TASK PROMPT: Find the word "Infotech" in the listing; pull out each line holding it.

EXTRACTED INFORMATION:
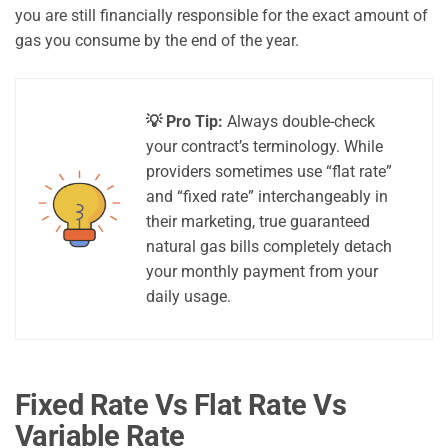
you are still financially responsible for the exact amount of
gas you consume by the end of the year.
💡 Pro Tip:
Always double-check
your contract’s terminology. While
providers sometimes use “flat rate”
and “fixed rate” interchangeably in
their marketing, true guaranteed
natural gas bills completely detach
your monthly payment from your
daily usage.
Fixed Rate Vs Flat Rate Vs
Variable Rate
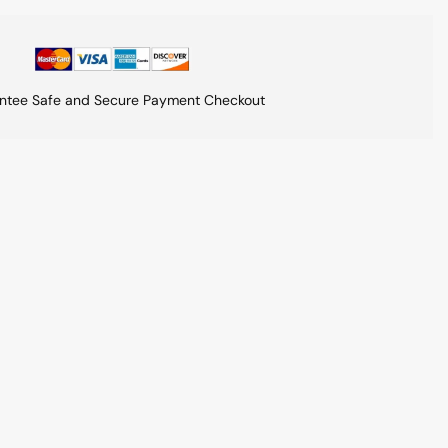
ntee Safe and Secure Payment Checkout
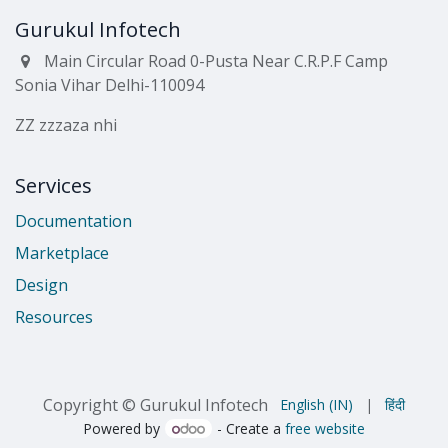
Gurukul Infotech
Main Circular Road 0-Pusta Near C.R.P.F Camp
Sonia Vihar Delhi-110094
ZZ zzzaza nhi
Services
Documentation
Marketplace
Design
Resources
Copyright © Gurukul Infotech
English (IN)
|
हिंदी
Powered by
- Create a
free website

REPLY TO THE EXERCISE:
Gurukul Infotech
Copyright © Gurukul Infotech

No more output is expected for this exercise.